The club also endorsed Jackson after supporting a different candidate in the primary. And it found that Trump’s endorsement did move voters in the 13th District. In mid-May, a club poll found that a third of likely GOP voters knew Trump had endorsed Jackson, and 36 percent of those surveyed backed Jackson while 47 percent backed Winegarner.

After the group ran an ad noting Trump’s endorsement, nearly 70 percent of the 400 likely GOP voters surveyed in mid-June were aware that the president was backing Jackson. Forty-nine percent supported Jackson, while 41 percent backed Winegarner.

Campaigns can see a fundraising bump when Trump tweets links to their candidate pages on WinRed, the GOP fundraising platform. All three of Trump’s preferred candidates outraised their runoff opponents in the pre-runoff fundraising period from April 1 through June 24.

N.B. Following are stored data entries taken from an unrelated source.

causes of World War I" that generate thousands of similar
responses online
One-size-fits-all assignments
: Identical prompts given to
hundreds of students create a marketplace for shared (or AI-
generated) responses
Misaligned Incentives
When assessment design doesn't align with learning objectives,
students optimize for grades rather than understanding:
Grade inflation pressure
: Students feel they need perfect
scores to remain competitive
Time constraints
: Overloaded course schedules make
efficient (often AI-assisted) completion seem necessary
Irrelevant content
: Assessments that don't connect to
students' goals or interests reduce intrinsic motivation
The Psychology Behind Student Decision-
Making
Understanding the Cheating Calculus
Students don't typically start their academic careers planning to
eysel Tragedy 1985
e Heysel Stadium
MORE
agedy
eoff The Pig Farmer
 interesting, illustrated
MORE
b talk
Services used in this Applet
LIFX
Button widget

But rallying Trump supporters is the main benefit of his endorsement, said Texas GOP consultant Matt Mackowiak, who is working with Gonzales.

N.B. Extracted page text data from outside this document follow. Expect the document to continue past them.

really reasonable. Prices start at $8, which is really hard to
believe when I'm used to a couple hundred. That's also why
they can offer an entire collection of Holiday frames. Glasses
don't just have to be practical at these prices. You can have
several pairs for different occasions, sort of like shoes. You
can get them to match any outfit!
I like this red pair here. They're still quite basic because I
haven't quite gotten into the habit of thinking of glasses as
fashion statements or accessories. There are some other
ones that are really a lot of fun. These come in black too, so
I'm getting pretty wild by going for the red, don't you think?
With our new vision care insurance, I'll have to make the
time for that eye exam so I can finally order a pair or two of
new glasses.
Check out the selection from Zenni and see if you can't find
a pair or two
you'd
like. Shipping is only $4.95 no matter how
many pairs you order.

“For people who may either not know anything about either candidate, or may know a little bit about both and have maybe not made up their mind, I think it can push people in one direction,” Mackowiak said.

In a matter of days over the recent holiday weekend, Gonzales’ campaign turned around a TV ad highlighting the endorsement, launching it this week while early voting is underway.

Mackowiak said Trump’s endorsement can also help neutralize attacks from Reyes that tied Gonzales to Hurd, who has occasionally criticized the president. A spokesman for Reyes disagreed.

“People don’t just necessarily blindly follow because someone’s endorsed a candidate," spokesman Phil Ricks said. Reyes had originally been challenging Hurd in a primary before Hurd decided to retire.

If Trump’s preferred candidates win, that could pay off for the president, McIntosh noted.

“In the end, it will pay dividends when he’s got people there that know they got elected because of him and will help him pass his agenda next year,” McIntosh said.

That’s especially true in the Alabama Senate contest and in Texas’ 13th District, where the GOP nominees are favored to win in November. Inside Elections with Nathan L. Gonzales rates the Alabama race, where Democratic incumbent Doug Jones is seeking reelection, Lean Republican. The 13th District race is rated Solid Republican.

The eventual Republican nominee faces a much tougher race in Texas’ 23rd District. Being tied to the president in that district could hurt the GOP candidate, since Trump lost the seat by 3 points in 2016. Inside Elections rates the race Lean Democratic.

But to reach that general election, Republicans first have to get past the primary, where Trump’s backing can be crucial to winning over the party’s base of supporters.

“It’s the single most important endorsement you can have,” Mackowiak said.